CPS ELISA using MT2 antibodies to detect serotype C capsule. Serotype C strains V583 and FA2-2 show reactivity with the MT2 antibody. The cpsF deletion mutant LT01 is not detected by the antibody, but complementation of LT01 (FA2-2 ΔcpsF) with pLT10 (LT03) restores reactivity to the antibody. The serotype D strains T-5 and T-18 are not detected by the serotype C antibody. However, LT09 (T-5 plus pLT10) and LT10 (T-18 plus pLT10) are seroconverted to serotype C strains when complemented with cpsF. The serotype B strain OG1RF is not detected by the MT-2 antibody before or after (LT11) complementation with pLT10, indicating that serotype conversion cannot occur in a strain that does not produce capsular polysaccharide.
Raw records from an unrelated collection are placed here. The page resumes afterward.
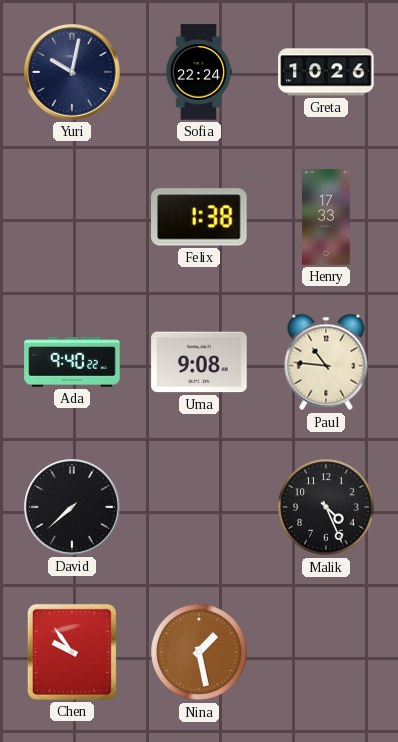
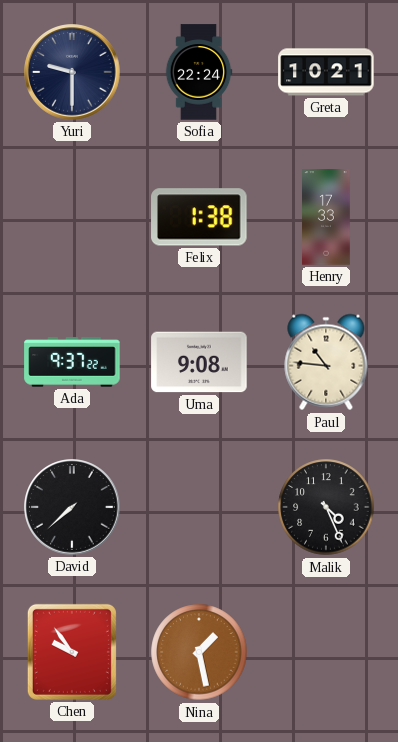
Yuri: 10:02 -> 9:30
Greta: 10:26 -> 10:21
Ada: 9:40 -> 9:37
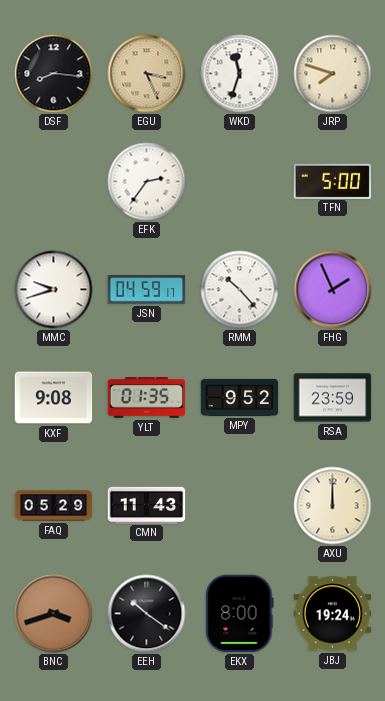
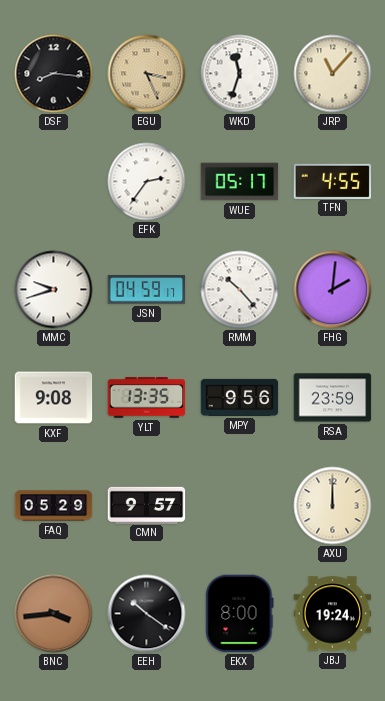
JRP: 7:48 -> 11:07
WUE: none -> 05:17
TFN: 5:00 -> 4:55
FHG: 1:56 -> 2:01
YLT: 01:35 -> 13:35
MPY: 9:52 -> 9:56
CMN: 11:43 -> 9:57
BNC: 3:42 -> 3:44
O.D. 490, optical density at 490 nm.

FIG. 5.

Polyacrylamide gel stained with Stainz-all, showing the high-molecular-weight capsule bands of capsule mutants and complemented mutants. Lanes: A, V583; B, LT06 (V583 ΔcpsC); C, LT08 (V583 ΔcpsC plus pLT10); D, LT15 (V583 ΔcpsD); E, LT25 (V583 ΔcpsD plus pLT25); F, LT17 (V583 ΔcpsE); G, LT27 (V583 ΔcpsE plus pLT32); H, LT02 (V583 ΔcpsF); I, LT04 (V583 ΔcpsF plus pLT10); J, LT19 (V583 ΔcpsG); K, LT29 (V583 ΔcpsG plus pLT33); L, LT21 (V583 ΔcpsH); M, LT31 (V583 ΔcpsH plus pLT14); N, LT23 (V583 ΔcpsI); O, LT33 (V583 ΔcpsI plus pLT35). Only the genes cpsF and cpsH are not essential for capsule production. Deletion of the genes cpsC, cpsD, cpsE, cpsG, and cpsI completely abrogates capsule production. This observation supports the evidence that serotypes A and B do not produce capsule based on the absence of essential genes for capsule production in these strains. Complementation of these deletions restores capsule production.